Common Issues To Watch (And How To Manage Risk)
Dissolving a partnership is as much about people and value as it is about paperwork. These are the issues we see most often - and how to address them before they become problems.
Goodwill And Brand Ownership
Who owns the business name, social handles and customer goodwill? Clarify this early and put it into your dissolution or sale documents. If a partner will continue trading under the brand, set clear boundaries around use of reviews, testimonials and past work.
Customer Continuity And Refunds
For active jobs or subscriptions, agree who will complete the work or handle refunds. Communicate with customers promptly and professionally so trust isn’t damaged. Use assignments or fresh service agreements where needed.
Suppliers And Long-Term Commitments
Review any volume commitments, minimum terms or exclusivity clauses. Decide whether to terminate, assign or replace these contracts and give contractually required notice to avoid penalties.
Tax, BAS And Final Returns
Coordinate with your accountant on final BAS, income tax and any CGT implications of asset transfers between partners or entities. Keep records of valuations to support your position.
Restraint And Non-Solicit
To protect the goodwill of a continuing business, consider reasonable restraints (for example, not soliciting staff or key customers for a set period). Ensure restraints are no broader than necessary so they’re more likely to be enforceable.
Disputes And Deadlocks
If you can’t agree on valuation or distribution, bring in an independent advisor or mediator early. Compromise reached now is almost always cheaper - and less stressful - than litigating later.
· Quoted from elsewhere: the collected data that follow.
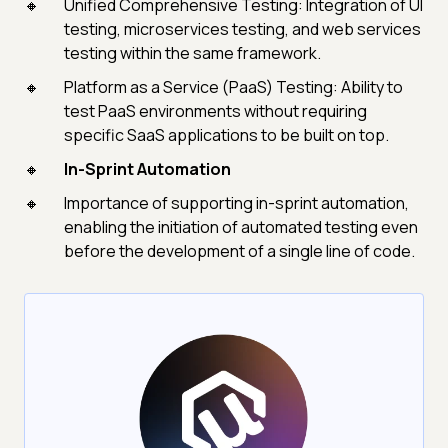
Unified Comprehensive Testing: Integration of UI
testing, microservices testing, and web services
testing within the same framework.
Platform as a Service (PaaS) Testing: Ability to
test PaaS environments without requiring
specific SaaS applications to be built on top.
In-Sprint Automation
Importance of supporting in-sprint automation,
enabling the initiation of automated testing even
before the development of a single line of code.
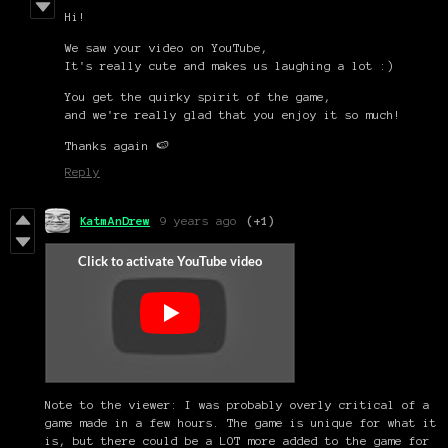
Hi!
We saw your video on YouTube,
It's really cute and makes us laughing a lot :)
You get the quirky spirit of the game,
and we're really glad that you enjoy it so much!
Thanks again 🍉
Reply
KatmAnDrew
9 years ago
(+1)
Note to the viewer: I was probably overly critical of a
game made in a few hours. The game is unique for what it
is, but there could be a LOT more added to the game for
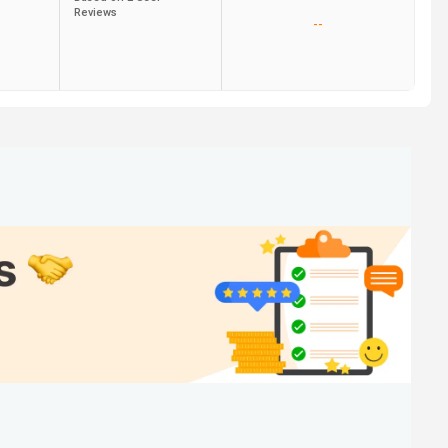
Reviews
--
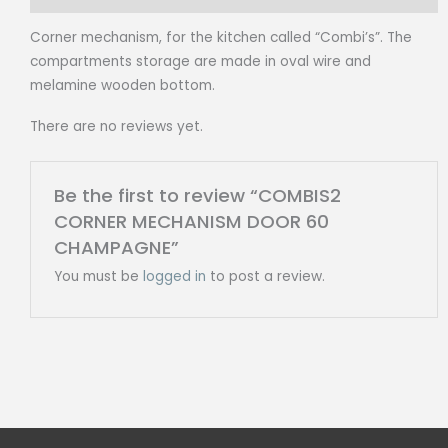
Corner mechanism, for the kitchen called “Combi’s”. The
compartments storage are made in oval wire and
melamine wooden bottom.
There are no reviews yet.
Be the first to review “COMBIS2
CORNER MECHANISM DOOR 60
CHAMPAGNE”
You must be
logged in
to post a review.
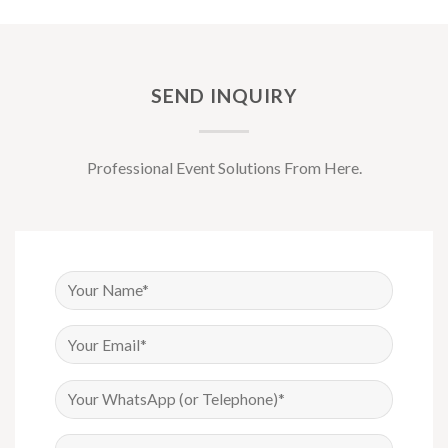
SEND INQUIRY
Professional Event Solutions From Here.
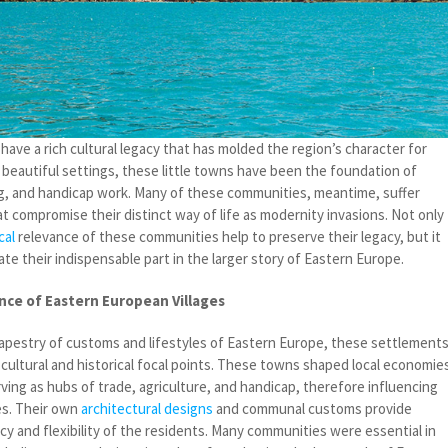
ave a rich cultural legacy that has molded the region’s character for
n beautiful settings, these little towns have been the foundation of
g, and handicap work. Many of these communities, meantime, suffer
at compromise their distinct way of life as modernity invasions. Not only
cal
relevance of these communities help to preserve their legacy, but it
ate their indispensable part in the larger story of Eastern Europe.
nce of Eastern European Villages
apestry of customs and lifestyles of Eastern Europe, these settlement
cultural and historical focal points. These towns shaped local economie
ving as hubs of trade, agriculture, and handicap, therefore influencing
es. Their own
architectural designs
and communal customs provide
cy and flexibility of the residents. Many communities were essential in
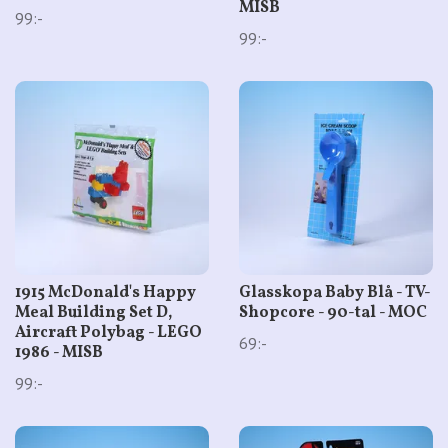
MISB
99:-
99:-
1915 McDonald's Happy
Glasskopa Baby Blå - TV-
Meal Building Set D,
Shopcore - 90-tal - MOC
Aircraft Polybag - LEGO
69:-
1986 - MISB
99:-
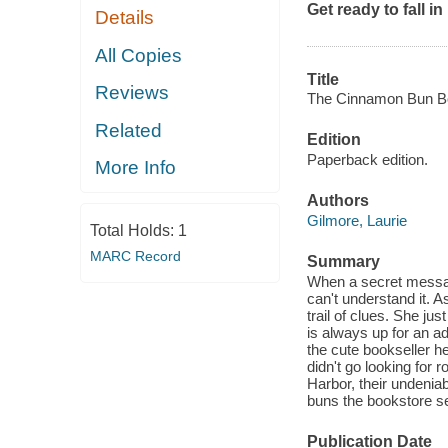
Get ready to fall i
Details
All Copies
Title
Reviews
The Cinnamon Bun Bo
Related
Edition
Paperback edition.
More Info
Authors
Gilmore, Laurie
Total Holds:
1
MARC Record
Summary
When a secret messag
can't understand it. 
trail of clues. She j
is always up for an ad
the cute bookseller h
didn't go looking for
Harbor, their undenia
buns the bookstore se
Publication Date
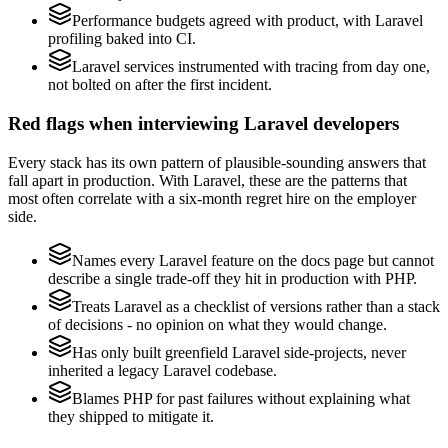
Performance budgets agreed with product, with Laravel
profiling baked into CI.
Laravel services instrumented with tracing from day one,
not bolted on after the first incident.
Red flags when interviewing Laravel developers
Every stack has its own pattern of plausible-sounding answers that
fall apart in production. With Laravel, these are the patterns that
most often correlate with a six-month regret hire on the employer
side.
Names every Laravel feature on the docs page but cannot
describe a single trade-off they hit in production with PHP.
Treats Laravel as a checklist of versions rather than a stack
of decisions - no opinion on what they would change.
Has only built greenfield Laravel side-projects, never
inherited a legacy Laravel codebase.
Blames PHP for past failures without explaining what
they shipped to mitigate it.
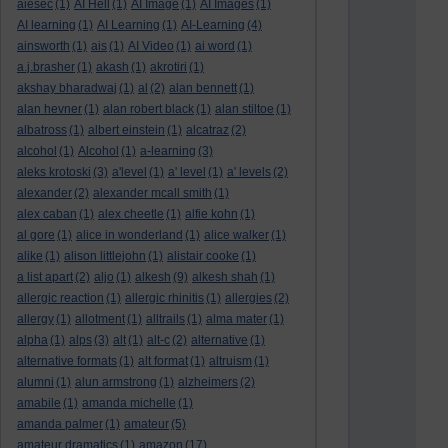
aiesec
(1)
AI Hell
(1)
AI Image
(1)
AI Images
(1)
AI learning
(1)
AI Learning
(1)
AI-Learning
(4)
ainsworth
(1)
ais
(1)
AI Video
(1)
ai word
(1)
a.j.brasher
(1)
akash
(1)
akrotiri
(1)
akshay bharadwaj
(1)
al
(2)
alan bennett
(1)
alan hevner
(1)
alan robert black
(1)
alan stiltoe
(1)
albatross
(1)
albert einstein
(1)
alcatraz
(2)
alcohol
(1)
Alcohol
(1)
a-learning
(3)
aleks krotoski
(3)
a'level
(1)
a' level
(1)
a' levels
(2)
alexander
(2)
alexander mcall smith
(1)
alex caban
(1)
alex cheetle
(1)
alfie kohn
(1)
al gore
(1)
alice in wonderland
(1)
alice walker
(1)
alike
(1)
alison littlejohn
(1)
alistair cooke
(1)
a list apart
(2)
aljo
(1)
alkesh
(9)
alkesh shah
(1)
allergic reaction
(1)
allergic rhinitis
(1)
allergies
(2)
allergy
(1)
allotment
(1)
alltrails
(1)
alma mater
(1)
alpha
(1)
alps
(3)
alt
(1)
alt-c
(2)
alternative
(1)
alternative formats
(1)
alt format
(1)
altruism
(1)
alumni
(1)
alun armstrong
(1)
alzheimers
(2)
amabile
(1)
amanda michelle
(1)
amanda palmer
(1)
amateur
(5)
amateur dramatics
(1)
amazon
(17)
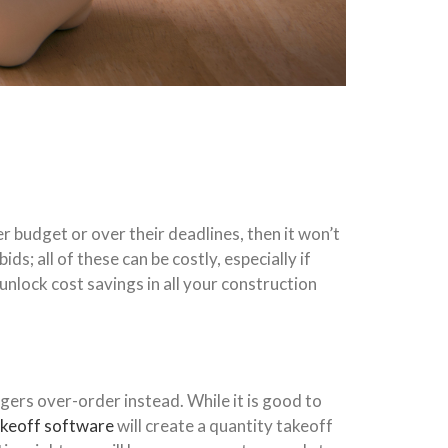
 budget or over their deadlines, then it won’t
; all of these can be costly, especially if
nlock cost savings in all your construction
gers over-order instead. While it is good to
akeoff software
will create a quantity takeoff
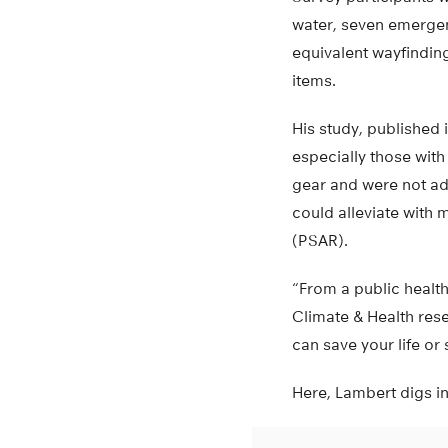
water, seven emergen
equivalent wayfinding
items.
His study, published 
especially those wit
gear and were not ad
could alleviate with
(PSAR).
“From a public health
Climate & Health rese
can save your life or
Here, Lambert digs in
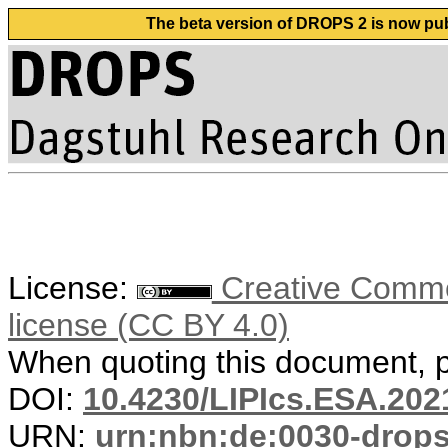
The beta version of DROPS 2 is now publ
License:
Creative Commons
license (CC BY 4.0)
When quoting this document, pl
DOI:
10.4230/LIPIcs.ESA.202
URN:
urn:nbn:de:0030-drop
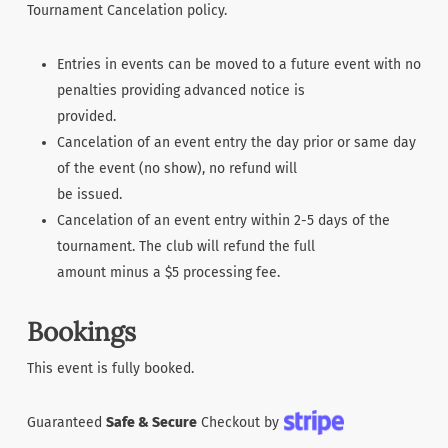
Tournament Cancelation policy.
Entries in events can be moved to a future event with no
penalties providing advanced notice is
provided.
Cancelation of an event entry the day prior or same day
of the event (no show), no refund will
be issued.
Cancelation of an event entry within 2-5 days of the
tournament. The club will refund the full
amount minus a $5 processing fee.
Bookings
This event is fully booked.
Guaranteed
Safe & Secure
Checkout by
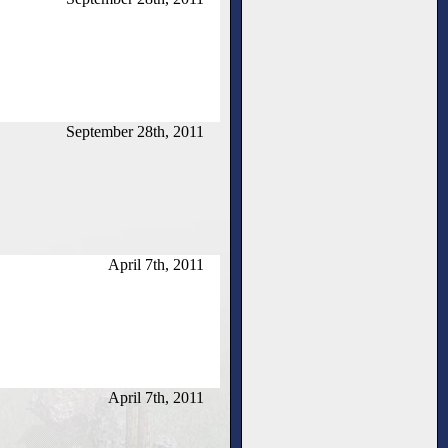
September 28th, 2011
April 7th, 2011
April 7th, 2011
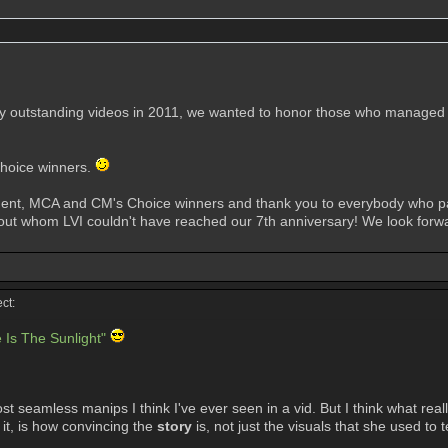
 outstanding videos in 2011, we wanted to honor those who managed to
Choice winners.
ament, MCA and CM's Choice winners and thank you to everybody who par
t whom LVI couldn't have reached our 7th anniversary! We look forward
ct:
 Is The Sunlight"
st seamless manips I think I've ever seen in a vid. But I think what rea
 it, is how convincing the
story
is, not just the visuals that she used to tel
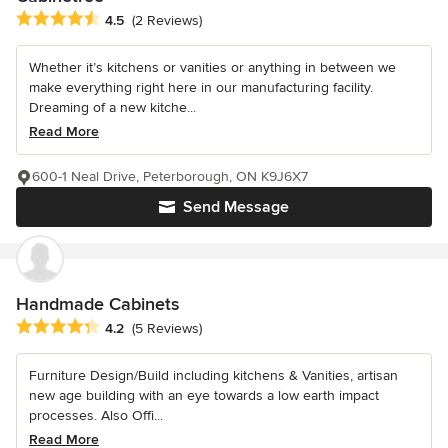
Average rating: 4.5 out of 5 stars
4.5
(2 Reviews)
Whether it’s kitchens or vanities or anything in between we
make everything right here in our manufacturing facility.
Dreaming of a new kitche...
Read More
600-1 Neal Drive, Peterborough, ON K9J6X7
Send Message
Handmade Cabinets
Average rating: 4.2 out of 5 stars
4.2
(5 Reviews)
Furniture Design/Build including kitchens & Vanities, artisan
new age building with an eye towards a low earth impact
processes. Also Offi...
Read More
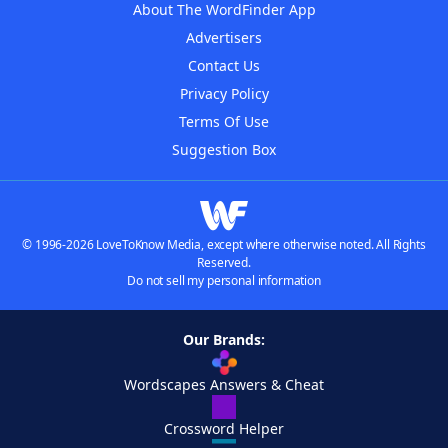
About The WordFinder App
Advertisers
Contact Us
Privacy Policy
Terms Of Use
Suggestion Box
© 1996-2026 LoveToKnow Media, except where otherwise noted. All Rights
Reserved.
Do not sell my personal information
Our Brands:
Wordscapes Answers & Cheat
Crossword Helper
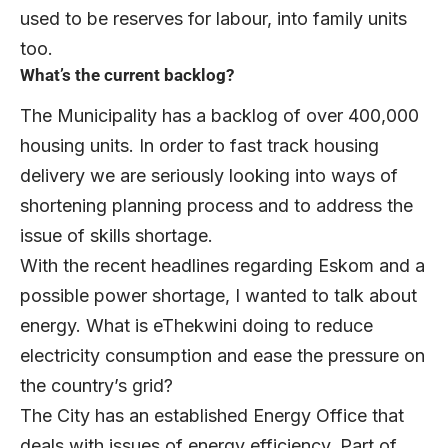
used to be reserves for labour, into family units
too.
What’s the current backlog?
The Municipality has a backlog of over 400,000
housing units. In order to fast track housing
delivery we are seriously looking into ways of
shortening planning process and to address the
issue of skills shortage.
With the recent headlines regarding Eskom and a
possible power shortage, I wanted to talk about
energy. What is eThekwini doing to reduce
electricity consumption and ease the pressure on
the country’s grid?
The City has an established Energy Office that
deals with issues of energy efficiency. Part of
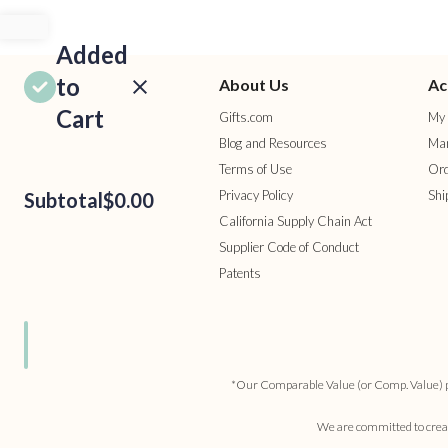
Added
to
About Us
Ac
Cart
Gifts.com
My 
Blog and Resources
Man
Terms of Use
Ord
Privacy Policy
Shi
Subtotal
$0.00
California Supply Chain Act
Supplier Code of Conduct
Patents
ROCEED
TO
HECKOUT
ONTINUE
HOPPING
*Our Comparable Value (or Comp. Value) pric
We are committed to creati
Can You Transition From A Partnership To A Company Instead?
Yes. Many businesses dissolve their partnership and transfer the business into a company to access limited liability, bring on investors or prepare for growth. This usually involves:
- Setting up the new company structure and banking arrangements.
- Transferring assets, contracts, licences and employees to the company (using the documents outlined above).
- Putting in place a governance framework, such as a company constitution and a shareholders agreement among founders.
If you take this route, you’ll still go through many of the same steps as a dissolution - you’re just transferring the value you’ve built to a new legal vehicle before you close out the partnership.
Practical Tips For A Smooth Dissolution
- Plan the timeline: Agree a clear end date, handover milestones and who’s responsible for each task.
- Over-communicate: Keep each other, staff, customers and suppliers informed at appropriate times to avoid uncertainty.
- Document every agreement: Even if you’re on good terms, put decisions in writing so there’s no confusion later.
- Protect reputation: Align on external messaging and stick to a respectful, factual tone.
- Keep it future‑focused: The goal is a fair exit so each partner can move on - not to relitigate past frustrations.
Key Takeaways
- Dissolution of partnership ends the business relationship and triggers the process of settling debts, dividing assets and finalising registrations in Australia.
- Your Partnership Agreement (if you have one) guides the process; if not, document the terms of your separation carefully to avoid default rules that don’t fit your situation.
- Work through a clear sequence: formalise the decision, notify the ATO, settle liabilities, transfer or sell assets and contracts, manage employees and premises, then prepare final accounts.
- Core documents often include a Partnership Dissolution Agreement, Deed of Release and Settlement, Asset Sale Agreement, Deed of Assignment and relevant lease documents.
- Address goodwill, brand ownership, contract handovers and staff entitlements early to prevent disputes and protect business value.
- If you’re continuing the business in a new entity, plan the transfer of assets and contracts before closing the partnership so the transition is seamless.